STORED DATA:
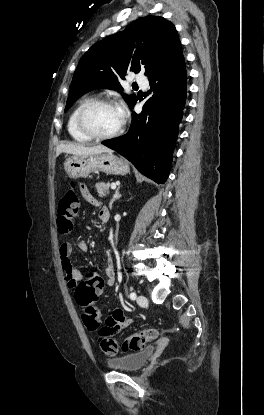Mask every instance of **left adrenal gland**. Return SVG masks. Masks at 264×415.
<instances>
[{
    "label": "left adrenal gland",
    "instance_id": "a2214340",
    "mask_svg": "<svg viewBox=\"0 0 264 415\" xmlns=\"http://www.w3.org/2000/svg\"><path fill=\"white\" fill-rule=\"evenodd\" d=\"M119 190H120V186H118V188L116 189L113 197L111 198V200L109 202L110 209H112V205H113L114 201L121 197V194L119 193Z\"/></svg>",
    "mask_w": 264,
    "mask_h": 415
}]
</instances>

YOUR INSTRUCTIONS: Omit the pictures, then output the rest of the listing exactly.

SOLUTION:
Mask every instance of **left adrenal gland**. Return SVG masks. Masks at 264×415.
<instances>
[{
    "label": "left adrenal gland",
    "instance_id": "a2214340",
    "mask_svg": "<svg viewBox=\"0 0 264 415\" xmlns=\"http://www.w3.org/2000/svg\"><path fill=\"white\" fill-rule=\"evenodd\" d=\"M119 190H120V186H118V188L116 189L113 197L111 198V200L109 202L110 209H112V205H113L114 201L121 197V194L119 193Z\"/></svg>",
    "mask_w": 264,
    "mask_h": 415
}]
</instances>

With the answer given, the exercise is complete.